*Problem description*.
Repeat each entry exactly, but do not carry over the pictures.

*Study material*.

BEGIN

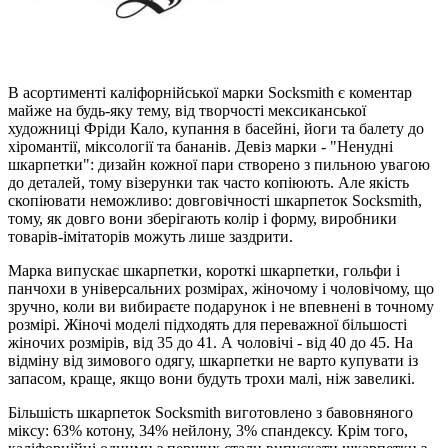
В асортименті каліфорнійської марки Socksmith є коментар
майже на будь-яку тему, від творчості мексиканської
художниці Фріди Кало, купання в басейні, йоги та балету до
хіромантії, міксології та бананів. Девіз марки - "Ненудні
шкарпетки": дизайн кожної пари створено з пильною увагою
до деталей, тому візерунки так часто копіюють. Але якість
скопіювати неможливо: довговічності шкарпеток Socksmith,
тому, як довго вони зберігають колір і форму, виробники
товарів-імітаторів можуть лише заздрити.
Марка випускає шкарпетки, короткі шкарпетки, гольфи і
панчохи в універсальних розмірах, жіночому і чоловічому, що
зручно, коли ви вибираєте подарунок і не впевнені в точному
розмірі. Жіночі моделі підходять для переважної більшості
жіночих розмірів, від 35 до 41. А чоловічі - від 40 до 45. На
відміну від зимового одягу, шкарпетки не варто купувати із
запасом, краще, якщо вони будуть трохи малі, ніж завеликі.
Більшість шкарпеток Socksmith виготовлено з бавовняного
міксу: 63% котону, 34% нейлону, 3% спандексу. Крім того,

END

*Result of this exercise*.
В асортименті каліфорнійської марки Socksmith є коментар
майже на будь-яку тему, від творчості мексиканської
художниці Фріди Кало, купання в басейні, йоги та балету до
хіромантії, міксології та бананів. Девіз марки - "Ненудні
шкарпетки": дизайн кожної пари створено з пильною увагою
до деталей, тому візерунки так часто копіюють. Але якість
скопіювати неможливо: довговічності шкарпеток Socksmith,
тому, як довго вони зберігають колір і форму, виробники
товарів-імітаторів можуть лише заздрити.
Марка випускає шкарпетки, короткі шкарпетки, гольфи і
панчохи в універсальних розмірах, жіночому і чоловічому, що
зручно, коли ви вибираєте подарунок і не впевнені в точному
розмірі. Жіночі моделі підходять для переважної більшості
жіночих розмірів, від 35 до 41. А чоловічі - від 40 до 45. На
відміну від зимового одягу, шкарпетки не варто купувати із
запасом, краще, якщо вони будуть трохи малі, ніж завеликі.
Більшість шкарпеток Socksmith виготовлено з бавовняного
міксу: 63% котону, 34% нейлону, 3% спандексу. Крім того,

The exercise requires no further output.